- The Washington Times - Sunday, March 9, 2014

DENVER — After five years of stalling on the Keystone XL pipeline, President Obama suddenly has a half-dozen compelling reasons to make up his mind, and all of them are running to retain their Senate seats.

The proposed 1,700-mile pipeline from western Canada to the Gulf Coast has strong public support in states that Senate Democrats are fighting to hold in November. Even Republicans acknowledge that the project’s approval, with its anticipated economic boost, likely would improve the Democrats’ chances in battleground states such as Alaska, Arkansas, Colorado, Louisiana, Montana and North Carolina.

Mr. Obama “would be giving cover to several red-state Democrats if he approved it,” said Republican strategist Dick Wadhams.

With that in mind, the oil and gas industry is mounting a full-court press urging the president to green-light the pipeline. A survey by Democratic polling firm Hickman Analytics released last week for the pro-industry Consumer Energy Alliance found that pipeline-backing voters would be less likely to support four at-risk Senate Democrats if Mr. Obama refuses to sign off on the project.

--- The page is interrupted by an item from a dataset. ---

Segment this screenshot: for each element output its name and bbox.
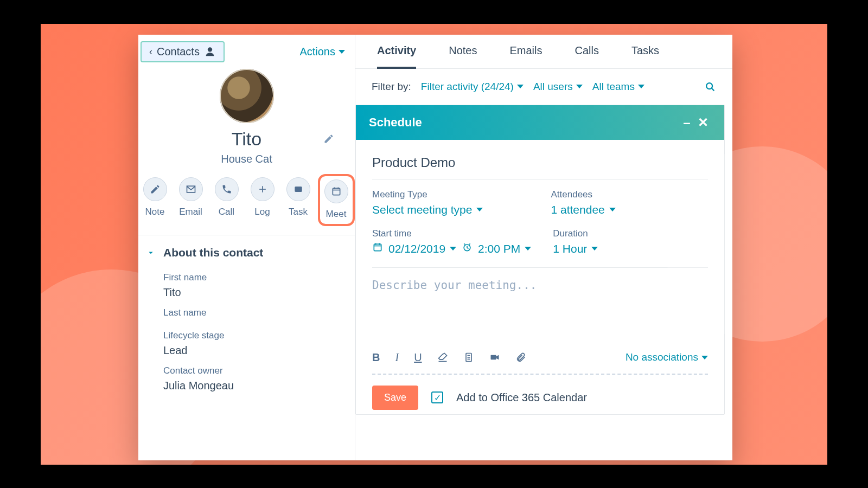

The problem for industry is that the pipeline has become a rallying cry for the movement fighting climate change. Anti-Keystone street protests are on the uptick, along with warnings from green groups that presidential approval would be unforgivable and could result in civil disobedience. Both sides were busy rounding up and submitting comments by Friday’s deadline on the State Department’s long-awaited environmental impact report issued Jan. 31.

The report concluded that the project would not increase carbon emissions significantly, in no small part because Canada has said that no matter what Mr. Obama decides on the pipeline, it will mine the Alberta tar sands, will sell the resulting oil to the U.S. or someone else, and will ship it to that customer via Keystone or some other way.

Calls for the president to reject the pipeline are likely to bubble up on the Senate floor during Monday’s all-night talkfest on climate change sponsored by the Senate Climate Action Task Force. So far, 28 Senate Democrats have indicated that they will participate.

“The White House would have to twist itself into pretzels to approve this thing,” said Jamie Henn, spokesman for the environmental group 350.org. “Our hope is they’ll do the right thing and see a real political advantage to it as well.”

Meanwhile, the White House position remains as inscrutable as ever. The pipeline recently received the endorsement of former Interior Secretary Kenneth L. Salazar, and Mr. Obama gave encouragement to fossil fuel producers in his Jan. 28 State of the Union address by praising natural gas and its impact on reducing carbon emissions.

A few weeks later, however, Secretary of State John F. Kerry doubled down by calling climate change “perhaps the world’s most fearsome weapon of mass destruction.”

“There’s a sea of mixed messages coming out of the administration, and I think it’s the result of this being an election year,” said Mr. Wadhams. “They’re trying to save some Democrats in the red states, and I think once they get past the election, I think all that goes away.”

The president’s blessing is needed before TransCanada can build the $5.4 billion extension because the pipeline crosses the U.S.-Canada border.

The exhaustive State Department report was seen as the final hurdle, although Mr. Kerry officially has 60 days after public comment ended Friday to make a recommendation. After that, there is no deadline for a White House decision but there is expected to be plenty of urgency.

Much of that urgency may come from struggling Democrats such as Sen. Mary L. Landrieu of Louisiana. The Hickman poll found that 67 percent of Louisiana voters surveyed backed the Keystone project and 45 percent of those supporters would be less likely to vote for Ms. Landrieu if the pipeline isn’t approved.

“Approximately half of the respondents who support building Keystone XL said the president denying the construction permit would deter their support for a Democrat incumbent,” said the poll’s report.

Ms. Landrieu has announced her support for the pipeline, as have Sen. Kay R. Hagan of North Carolina and Sen. Mark L. Pryor of Arkansas. The fourth incumbent Democrat in the poll, Sen. Mark Udall of Colorado, voted against the Keystone XL last year in a nonbinding resolution.

But the poll concluded that the senators’ personal support for the pipeline wouldn’t be enough for pro-pipeline voters.

“From the voters’ perspective, publicly supporting Keystone XL is not enough,” said the Hickman poll report. “Voter enthusiasm for these candidates dampens if the President rejects the Keystone XL Pipeline.”

National surveys have consistently shown that voters favor the pipeline’s construction. An ABC News/Washington Post poll released Friday found that two-thirds of adults surveyed favored the pipeline, an increase of 6 percentage points from 2012.

However Mr. Henn said Democrats need to consider that this support is much lower among their party’s key constituencies such as younger voters and urbanites. While 75 percent of those who identify themselves as conservatives back the pipeline, just 46 percent of liberals do.

“If the Democrats look at this the other way, they get very little out of approving Keystone,” Mr. Henn said. “Big oil is still going to spend mostly for Republicans and spend against them, and they’re going to lose a lot. They’re going to lose a lot of enthusiasm from young voters.”